• **DESCRIPTION OF THE TASK**: Where does the word "select" appear in the entries below? Copy each line that holds it.

[Saved entries]
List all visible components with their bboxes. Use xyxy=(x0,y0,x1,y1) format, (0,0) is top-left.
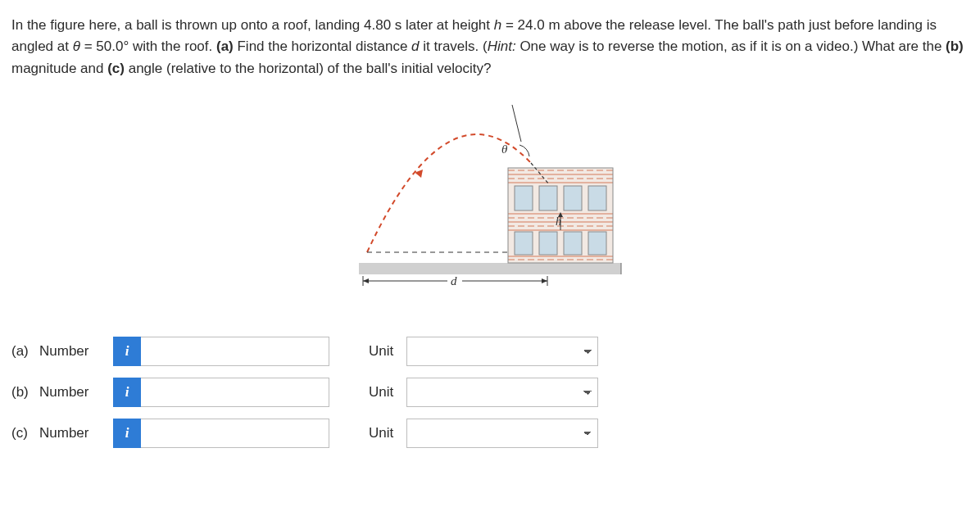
info-icon[interactable]: i xyxy=(113,419,141,448)
text-segment: it travels. ( xyxy=(420,38,488,54)
svg-marker-33 xyxy=(542,278,547,283)
unit-select-b[interactable] xyxy=(406,378,598,407)
svg-rect-17 xyxy=(588,186,606,210)
number-label: Number xyxy=(39,423,113,444)
text-segment: = 50.0° with the roof. xyxy=(80,38,216,54)
info-icon[interactable]: i xyxy=(113,378,141,407)
theta-label: θ xyxy=(501,143,508,156)
svg-rect-15 xyxy=(539,186,557,210)
svg-rect-14 xyxy=(515,186,533,210)
figure-container: h θ d xyxy=(11,93,969,297)
svg-rect-19 xyxy=(539,232,557,255)
text-segment: In the figure here, a ball is thrown up … xyxy=(11,17,494,33)
problem-text: In the figure here, a ball is thrown up … xyxy=(11,15,969,79)
variable-theta: θ xyxy=(73,38,80,54)
part-c-marker: (c) xyxy=(107,61,125,76)
info-icon[interactable]: i xyxy=(113,337,141,366)
variable-d: d xyxy=(411,38,419,54)
unit-label: Unit xyxy=(369,341,406,362)
answer-row-b: (b) Number i Unit xyxy=(11,378,969,407)
d-label: d xyxy=(451,274,457,287)
part-b-marker: (b) xyxy=(946,38,964,54)
text-segment: Find the horizontal distance xyxy=(234,38,411,54)
number-input-a[interactable] xyxy=(141,337,329,366)
number-input-c[interactable] xyxy=(141,419,329,448)
number-input-b[interactable] xyxy=(141,378,329,407)
answer-row-c: (c) Number i Unit xyxy=(11,419,969,448)
hint-label: Hint: xyxy=(488,38,516,54)
answer-row-a: (a) Number i Unit xyxy=(11,337,969,366)
part-label: (c) xyxy=(11,423,39,444)
variable-h: h xyxy=(494,17,501,33)
text-segment: angle (relative to the horizontal) of th… xyxy=(125,61,491,76)
text-segment: One way is to reverse the motion, as if … xyxy=(516,38,946,54)
svg-marker-25 xyxy=(415,167,425,178)
svg-rect-16 xyxy=(564,186,582,210)
svg-rect-21 xyxy=(588,232,606,255)
number-label: Number xyxy=(39,382,113,403)
trajectory-figure: h θ d xyxy=(351,93,629,297)
h-label: h xyxy=(556,215,561,228)
unit-label: Unit xyxy=(369,382,406,403)
unit-select-c[interactable] xyxy=(406,419,598,448)
text-segment: magnitude and xyxy=(11,61,107,76)
part-label: (b) xyxy=(11,382,39,403)
answers-section: (a) Number i Unit (b) Number i Unit (c) … xyxy=(11,337,969,448)
unit-select-a[interactable] xyxy=(406,337,598,366)
svg-line-27 xyxy=(512,105,521,142)
svg-rect-20 xyxy=(564,232,582,255)
svg-marker-32 xyxy=(363,278,369,283)
part-label: (a) xyxy=(11,341,39,362)
svg-rect-18 xyxy=(515,232,533,255)
svg-rect-0 xyxy=(359,263,621,274)
unit-label: Unit xyxy=(369,423,406,444)
part-a-marker: (a) xyxy=(216,38,234,54)
number-label: Number xyxy=(39,341,113,362)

• **TASK ANSWER**:
unit-select-b[interactable] xyxy=(406,378,598,407)
unit-select-c[interactable] xyxy=(406,419,598,448)
unit-select-a[interactable] xyxy=(406,337,598,366)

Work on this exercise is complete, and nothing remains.